* **Work required**:
A faithful copy is required: transcribe each line below exactly, minus the pictures.

(Stored records)
┄┄┄┄┄┄

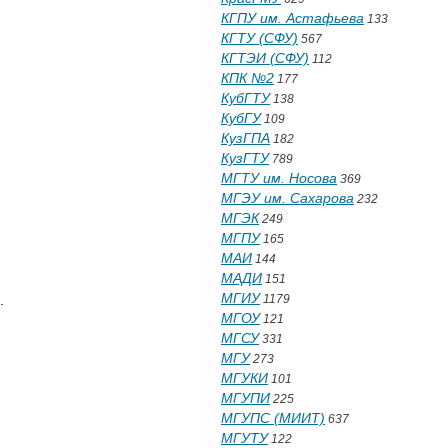
КГПУ им. Астафьева
133
КГТУ (СФУ)
567
КГТЭИ (СФУ)
112
КПК №2
177
КубГТУ
138
КубГУ
109
КузГПА
182
КузГТУ
789
МГТУ им. Носова
369
МГЭУ им. Сахарова
232
МГЭК
249
МГПУ
165
МАИ
144
МАДИ
151
МГИУ
.
1179
МГОУ
121
МГСУ
331
МГУ
273
МГУКИ
101
МГУПИ
225
МГУПС (МИИТ)
637
МГУТУ
122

┄┄┄┄┄┄

* **Response to the task**:
КГПУ им. Астафьева
133
КГТУ (СФУ)
567
КГТЭИ (СФУ)
112
КПК №2
177
КубГТУ
138
КубГУ
109
КузГПА
182
КузГТУ
789
МГТУ им. Носова
369
МГЭУ им. Сахарова
232
МГЭК
249
МГПУ
165
МАИ
144
МАДИ
151
МГИУ
.
1179
МГОУ
121
МГСУ
331
МГУ
273
МГУКИ
101
МГУПИ
225
МГУПС (МИИТ)
637
МГУТУ
122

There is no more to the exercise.